== Segment start ==

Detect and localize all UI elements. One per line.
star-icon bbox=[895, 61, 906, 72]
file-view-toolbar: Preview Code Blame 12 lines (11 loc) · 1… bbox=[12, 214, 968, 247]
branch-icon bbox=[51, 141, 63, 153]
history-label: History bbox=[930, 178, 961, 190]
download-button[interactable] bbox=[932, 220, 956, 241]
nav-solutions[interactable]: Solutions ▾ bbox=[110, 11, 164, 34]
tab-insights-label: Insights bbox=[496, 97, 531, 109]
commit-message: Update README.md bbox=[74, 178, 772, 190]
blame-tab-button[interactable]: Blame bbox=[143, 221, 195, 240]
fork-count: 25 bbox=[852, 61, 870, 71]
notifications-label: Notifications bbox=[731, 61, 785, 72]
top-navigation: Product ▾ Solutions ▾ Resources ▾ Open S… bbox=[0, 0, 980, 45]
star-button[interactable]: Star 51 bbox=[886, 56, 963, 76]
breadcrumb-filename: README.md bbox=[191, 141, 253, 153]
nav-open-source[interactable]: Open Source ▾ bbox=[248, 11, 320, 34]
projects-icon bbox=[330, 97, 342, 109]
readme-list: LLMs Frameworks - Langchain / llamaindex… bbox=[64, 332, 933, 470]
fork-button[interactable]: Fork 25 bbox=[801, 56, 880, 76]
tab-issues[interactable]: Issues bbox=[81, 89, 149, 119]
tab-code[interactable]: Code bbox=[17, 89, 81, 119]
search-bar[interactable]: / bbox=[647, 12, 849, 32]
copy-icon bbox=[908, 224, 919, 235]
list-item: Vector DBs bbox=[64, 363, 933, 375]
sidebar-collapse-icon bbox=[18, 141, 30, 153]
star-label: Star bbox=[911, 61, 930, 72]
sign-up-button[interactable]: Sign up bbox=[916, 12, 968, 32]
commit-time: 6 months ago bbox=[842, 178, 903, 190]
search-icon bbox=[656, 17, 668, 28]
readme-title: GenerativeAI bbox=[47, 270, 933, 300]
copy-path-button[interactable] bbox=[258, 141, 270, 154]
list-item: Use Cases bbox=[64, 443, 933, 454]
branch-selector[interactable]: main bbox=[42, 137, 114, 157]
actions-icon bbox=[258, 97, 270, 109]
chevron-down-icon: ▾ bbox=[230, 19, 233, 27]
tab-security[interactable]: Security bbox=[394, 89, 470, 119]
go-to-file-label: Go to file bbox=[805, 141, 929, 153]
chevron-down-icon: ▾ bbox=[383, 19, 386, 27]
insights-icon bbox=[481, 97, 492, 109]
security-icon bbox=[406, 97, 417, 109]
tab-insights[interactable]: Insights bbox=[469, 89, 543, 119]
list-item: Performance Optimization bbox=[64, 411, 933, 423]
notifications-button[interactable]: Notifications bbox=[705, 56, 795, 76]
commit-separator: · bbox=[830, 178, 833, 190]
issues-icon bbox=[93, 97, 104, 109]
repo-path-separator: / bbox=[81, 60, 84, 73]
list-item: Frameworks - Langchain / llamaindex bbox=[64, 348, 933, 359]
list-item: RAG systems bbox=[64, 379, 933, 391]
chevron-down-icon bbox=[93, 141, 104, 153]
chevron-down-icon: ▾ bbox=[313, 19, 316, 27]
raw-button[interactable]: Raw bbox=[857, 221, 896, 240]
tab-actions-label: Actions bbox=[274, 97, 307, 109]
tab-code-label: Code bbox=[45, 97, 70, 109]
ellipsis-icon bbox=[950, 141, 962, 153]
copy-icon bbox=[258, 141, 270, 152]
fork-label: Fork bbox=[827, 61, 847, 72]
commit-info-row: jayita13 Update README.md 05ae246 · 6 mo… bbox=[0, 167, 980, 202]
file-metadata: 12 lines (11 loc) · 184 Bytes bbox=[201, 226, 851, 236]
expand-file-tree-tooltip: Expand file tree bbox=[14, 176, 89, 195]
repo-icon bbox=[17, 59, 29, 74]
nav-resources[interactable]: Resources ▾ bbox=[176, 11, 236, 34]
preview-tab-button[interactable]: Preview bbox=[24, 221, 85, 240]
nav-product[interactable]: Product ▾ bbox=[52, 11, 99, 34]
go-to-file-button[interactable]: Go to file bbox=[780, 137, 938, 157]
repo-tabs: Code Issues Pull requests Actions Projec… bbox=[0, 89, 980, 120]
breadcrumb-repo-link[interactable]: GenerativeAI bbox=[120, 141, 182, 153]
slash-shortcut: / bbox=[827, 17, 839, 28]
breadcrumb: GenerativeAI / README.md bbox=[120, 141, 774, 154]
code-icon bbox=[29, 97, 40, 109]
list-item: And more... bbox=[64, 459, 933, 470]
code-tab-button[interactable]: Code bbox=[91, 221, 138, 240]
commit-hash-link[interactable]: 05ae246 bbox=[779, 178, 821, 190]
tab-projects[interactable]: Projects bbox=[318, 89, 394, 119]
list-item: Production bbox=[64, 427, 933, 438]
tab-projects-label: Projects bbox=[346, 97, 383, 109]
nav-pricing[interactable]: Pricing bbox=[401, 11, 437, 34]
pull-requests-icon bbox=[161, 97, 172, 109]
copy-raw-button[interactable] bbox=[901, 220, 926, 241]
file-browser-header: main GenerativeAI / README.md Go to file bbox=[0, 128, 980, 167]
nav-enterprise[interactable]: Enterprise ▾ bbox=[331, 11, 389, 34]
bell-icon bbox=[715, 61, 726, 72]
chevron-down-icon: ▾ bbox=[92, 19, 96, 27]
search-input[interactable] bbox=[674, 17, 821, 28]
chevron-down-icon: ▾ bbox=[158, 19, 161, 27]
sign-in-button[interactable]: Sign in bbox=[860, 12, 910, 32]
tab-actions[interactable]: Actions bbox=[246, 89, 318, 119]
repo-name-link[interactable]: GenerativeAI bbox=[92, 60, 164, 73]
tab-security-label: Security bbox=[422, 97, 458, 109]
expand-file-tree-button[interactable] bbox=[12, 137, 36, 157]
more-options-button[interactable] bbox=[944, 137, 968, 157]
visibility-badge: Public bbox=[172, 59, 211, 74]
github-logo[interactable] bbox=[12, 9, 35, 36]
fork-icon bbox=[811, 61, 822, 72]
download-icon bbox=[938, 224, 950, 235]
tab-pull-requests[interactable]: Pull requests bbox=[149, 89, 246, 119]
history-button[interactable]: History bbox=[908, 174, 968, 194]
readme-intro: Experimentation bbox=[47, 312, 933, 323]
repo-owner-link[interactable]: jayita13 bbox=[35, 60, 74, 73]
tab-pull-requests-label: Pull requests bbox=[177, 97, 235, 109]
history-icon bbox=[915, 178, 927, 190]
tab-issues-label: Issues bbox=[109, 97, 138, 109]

== Segment end ==

### Aim of the exercise:
Copy every line of the data above exactly.

### Result below:
Detect and localize all UI elements. One per line.
star-icon bbox=[895, 61, 906, 72]
file-view-toolbar: Preview Code Blame 12 lines (11 loc) · 1… bbox=[12, 214, 968, 247]
branch-icon bbox=[51, 141, 63, 153]
history-label: History bbox=[930, 178, 961, 190]
download-button[interactable] bbox=[932, 220, 956, 241]
nav-solutions[interactable]: Solutions ▾ bbox=[110, 11, 164, 34]
tab-insights-label: Insights bbox=[496, 97, 531, 109]
commit-message: Update README.md bbox=[74, 178, 772, 190]
blame-tab-button[interactable]: Blame bbox=[143, 221, 195, 240]
fork-count: 25 bbox=[852, 61, 870, 71]
notifications-label: Notifications bbox=[731, 61, 785, 72]
top-navigation: Product ▾ Solutions ▾ Resources ▾ Open S… bbox=[0, 0, 980, 45]
star-button[interactable]: Star 51 bbox=[886, 56, 963, 76]
breadcrumb-filename: README.md bbox=[191, 141, 253, 153]
nav-open-source[interactable]: Open Source ▾ bbox=[248, 11, 320, 34]
projects-icon bbox=[330, 97, 342, 109]
readme-list: LLMs Frameworks - Langchain / llamaindex… bbox=[64, 332, 933, 470]
fork-button[interactable]: Fork 25 bbox=[801, 56, 880, 76]
tab-issues[interactable]: Issues bbox=[81, 89, 149, 119]
tab-code[interactable]: Code bbox=[17, 89, 81, 119]
search-bar[interactable]: / bbox=[647, 12, 849, 32]
copy-icon bbox=[908, 224, 919, 235]
list-item: Vector DBs bbox=[64, 363, 933, 375]
sidebar-collapse-icon bbox=[18, 141, 30, 153]
star-label: Star bbox=[911, 61, 930, 72]
sign-up-button[interactable]: Sign up bbox=[916, 12, 968, 32]
commit-time: 6 months ago bbox=[842, 178, 903, 190]
search-icon bbox=[656, 17, 668, 28]
readme-title: GenerativeAI bbox=[47, 270, 933, 300]
copy-path-button[interactable] bbox=[258, 141, 270, 154]
list-item: Use Cases bbox=[64, 443, 933, 454]
branch-selector[interactable]: main bbox=[42, 137, 114, 157]
actions-icon bbox=[258, 97, 270, 109]
chevron-down-icon: ▾ bbox=[230, 19, 233, 27]
tab-security[interactable]: Security bbox=[394, 89, 470, 119]
go-to-file-label: Go to file bbox=[805, 141, 929, 153]
chevron-down-icon: ▾ bbox=[383, 19, 386, 27]
insights-icon bbox=[481, 97, 492, 109]
security-icon bbox=[406, 97, 417, 109]
tab-insights[interactable]: Insights bbox=[469, 89, 543, 119]
list-item: Performance Optimization bbox=[64, 411, 933, 423]
notifications-button[interactable]: Notifications bbox=[705, 56, 795, 76]
commit-separator: · bbox=[830, 178, 833, 190]
issues-icon bbox=[93, 97, 104, 109]
repo-path-separator: / bbox=[81, 60, 84, 73]
list-item: Frameworks - Langchain / llamaindex bbox=[64, 348, 933, 359]
list-item: RAG systems bbox=[64, 379, 933, 391]
chevron-down-icon bbox=[93, 141, 104, 153]
chevron-down-icon: ▾ bbox=[313, 19, 316, 27]
raw-button[interactable]: Raw bbox=[857, 221, 896, 240]
tab-actions-label: Actions bbox=[274, 97, 307, 109]
tab-code-label: Code bbox=[45, 97, 70, 109]
ellipsis-icon bbox=[950, 141, 962, 153]
copy-icon bbox=[258, 141, 270, 152]
fork-label: Fork bbox=[827, 61, 847, 72]
commit-info-row: jayita13 Update README.md 05ae246 · 6 mo… bbox=[0, 167, 980, 202]
file-metadata: 12 lines (11 loc) · 184 Bytes bbox=[201, 226, 851, 236]
expand-file-tree-tooltip: Expand file tree bbox=[14, 176, 89, 195]
repo-icon bbox=[17, 59, 29, 74]
nav-resources[interactable]: Resources ▾ bbox=[176, 11, 236, 34]
preview-tab-button[interactable]: Preview bbox=[24, 221, 85, 240]
nav-product[interactable]: Product ▾ bbox=[52, 11, 99, 34]
go-to-file-button[interactable]: Go to file bbox=[780, 137, 938, 157]
repo-tabs: Code Issues Pull requests Actions Projec… bbox=[0, 89, 980, 120]
breadcrumb-repo-link[interactable]: GenerativeAI bbox=[120, 141, 182, 153]
slash-shortcut: / bbox=[827, 17, 839, 28]
breadcrumb: GenerativeAI / README.md bbox=[120, 141, 774, 154]
code-icon bbox=[29, 97, 40, 109]
list-item: And more... bbox=[64, 459, 933, 470]
code-tab-button[interactable]: Code bbox=[91, 221, 138, 240]
commit-hash-link[interactable]: 05ae246 bbox=[779, 178, 821, 190]
tab-projects[interactable]: Projects bbox=[318, 89, 394, 119]
list-item: Production bbox=[64, 427, 933, 438]
tab-projects-label: Projects bbox=[346, 97, 383, 109]
nav-pricing[interactable]: Pricing bbox=[401, 11, 437, 34]
pull-requests-icon bbox=[161, 97, 172, 109]
copy-raw-button[interactable] bbox=[901, 220, 926, 241]
file-browser-header: main GenerativeAI / README.md Go to file bbox=[0, 128, 980, 167]
nav-enterprise[interactable]: Enterprise ▾ bbox=[331, 11, 389, 34]
bell-icon bbox=[715, 61, 726, 72]
chevron-down-icon: ▾ bbox=[92, 19, 96, 27]
search-input[interactable] bbox=[674, 17, 821, 28]
chevron-down-icon: ▾ bbox=[158, 19, 161, 27]
sign-in-button[interactable]: Sign in bbox=[860, 12, 910, 32]
tab-actions[interactable]: Actions bbox=[246, 89, 318, 119]
repo-name-link[interactable]: GenerativeAI bbox=[92, 60, 164, 73]
tab-security-label: Security bbox=[422, 97, 458, 109]
expand-file-tree-button[interactable] bbox=[12, 137, 36, 157]
more-options-button[interactable] bbox=[944, 137, 968, 157]
visibility-badge: Public bbox=[172, 59, 211, 74]
github-logo[interactable] bbox=[12, 9, 35, 36]
fork-icon bbox=[811, 61, 822, 72]
download-icon bbox=[938, 224, 950, 235]
tab-pull-requests[interactable]: Pull requests bbox=[149, 89, 246, 119]
history-button[interactable]: History bbox=[908, 174, 968, 194]
readme-intro: Experimentation bbox=[47, 312, 933, 323]
repo-owner-link[interactable]: jayita13 bbox=[35, 60, 74, 73]
tab-pull-requests-label: Pull requests bbox=[177, 97, 235, 109]
history-icon bbox=[915, 178, 927, 190]
tab-issues-label: Issues bbox=[109, 97, 138, 109]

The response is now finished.